Technical Advisory Group (TAG)
This group will be set up that will include three external experts in the field. The TAG members will serve in their capacity and will review the final research protocol for any major concerns before trial implementation. TAG members’ terms of reference also include review of the manual of operations, CRFs and consent forms and advice on practical issues in implementing the trial in the field. WHO will serve as secretariat to this group and organise two meetings, one before the study starts and one after one year of study or as required during the study.
Data safety monitoring board
An independent DSMB will be constituted to monitor the trial at regular intervals.
Community and health sector engagement and dissemination of results
In the clinical settings where this study will be conducted, before its initiation, the local investigators will engage in dialogue with hospital health staff, ministry of health staff, community representatives, community-based organisations and non-governmental organisations working in the area to explain to them various aspects of this study.
Public health administrators will be part of the research teams and health care staff. The health facility administrators and professional health facilities linked with the study will also be sensitised about this research through personal contacts and sensitisation meetings. They will be informed that some patients with PSBI would be referred to tertiary care hospitals, and assistance with management will be needed for those children.

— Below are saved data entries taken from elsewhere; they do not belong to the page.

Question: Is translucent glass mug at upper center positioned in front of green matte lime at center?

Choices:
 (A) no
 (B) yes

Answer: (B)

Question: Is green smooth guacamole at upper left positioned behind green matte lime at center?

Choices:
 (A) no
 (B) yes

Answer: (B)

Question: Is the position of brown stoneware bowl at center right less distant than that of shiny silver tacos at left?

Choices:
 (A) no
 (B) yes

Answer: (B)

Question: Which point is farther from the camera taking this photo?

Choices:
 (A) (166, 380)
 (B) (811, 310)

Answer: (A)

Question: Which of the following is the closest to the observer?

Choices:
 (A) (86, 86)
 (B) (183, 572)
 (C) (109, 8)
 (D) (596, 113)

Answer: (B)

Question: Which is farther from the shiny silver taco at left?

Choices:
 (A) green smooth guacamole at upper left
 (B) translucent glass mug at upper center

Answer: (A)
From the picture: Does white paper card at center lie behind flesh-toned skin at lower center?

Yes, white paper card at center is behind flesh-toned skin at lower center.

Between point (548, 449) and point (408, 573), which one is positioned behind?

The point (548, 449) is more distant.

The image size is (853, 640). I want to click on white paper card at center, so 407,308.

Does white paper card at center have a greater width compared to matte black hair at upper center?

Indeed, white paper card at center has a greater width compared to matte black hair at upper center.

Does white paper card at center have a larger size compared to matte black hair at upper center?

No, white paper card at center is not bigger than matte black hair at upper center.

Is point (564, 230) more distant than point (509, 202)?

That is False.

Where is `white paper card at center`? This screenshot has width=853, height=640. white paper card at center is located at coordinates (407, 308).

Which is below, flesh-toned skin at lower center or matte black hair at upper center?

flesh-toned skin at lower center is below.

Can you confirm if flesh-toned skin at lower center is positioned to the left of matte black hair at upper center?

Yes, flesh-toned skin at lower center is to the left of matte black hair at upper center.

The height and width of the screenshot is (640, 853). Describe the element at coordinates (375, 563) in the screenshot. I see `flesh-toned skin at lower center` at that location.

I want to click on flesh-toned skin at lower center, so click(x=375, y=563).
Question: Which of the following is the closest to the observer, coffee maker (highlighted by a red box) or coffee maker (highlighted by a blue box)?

The potential audience for dissemination will be government officials, policymakers, academics, researchers, the local community and other voluntary organisations involved with community-based services. To reach this varied audience, a multipronged dissemination strategy will be required. We will invite the audience to dissemination seminars, which will be organised at the end of the project. We will hold meetings with the community members and their leaders for local communities. We will publish the findings of these studies in peer-reviewed journals, with local researchers as the lead authors. We will submit abstracts at national and international conferences.
Trial registration
The trial is registered at the International Standard Randomised Controlled Trial Number (ISRCTN) registry as ISRCTN44033252.
DISCUSSION
Neonatal sepsis and PSBI still cause a large number of deaths. However, not all infants with these conditions have access to health care services and treatment. More equitable access to diagnosis, standardised care and appropriate treatment are critical to reducing PSBI mortality. The following discussion outlines the efforts taken to safely and efficiently conduct this trial to rigorously assess the benefits of outpatient treatment of PSBI. The study's primary question is whether poor clinical outcome rates of low-mortality risk signs with outpatient treatment with simpler antibiotics are superior or at least non-inferior to the poor clinical outcome rates of PSBI treatment with the standard strategy of inpatient therapy in a hospital. We will compare the poor clinical outcome rates of PSBI in young infants with low-mortality signs on an outpatient basis with an injectable plus oral antibiotic with current management of hospitalisation and treatment with two injectable antibiotics. The study has been carefully developed and pragmatically designed with inclusion and exclusion criteria to allow as generalisable results as possible without putting young infants with PSBI at risk. All enrolled young infants in the intervention arm will be diagnosed with PSBI based on the WHO PSBI guideline [3,5]. The young infants in the intervention and control arm will be treated based on the WHO PSBI guideline [3,5] and the WHO pocketbook protocol [4], respectively.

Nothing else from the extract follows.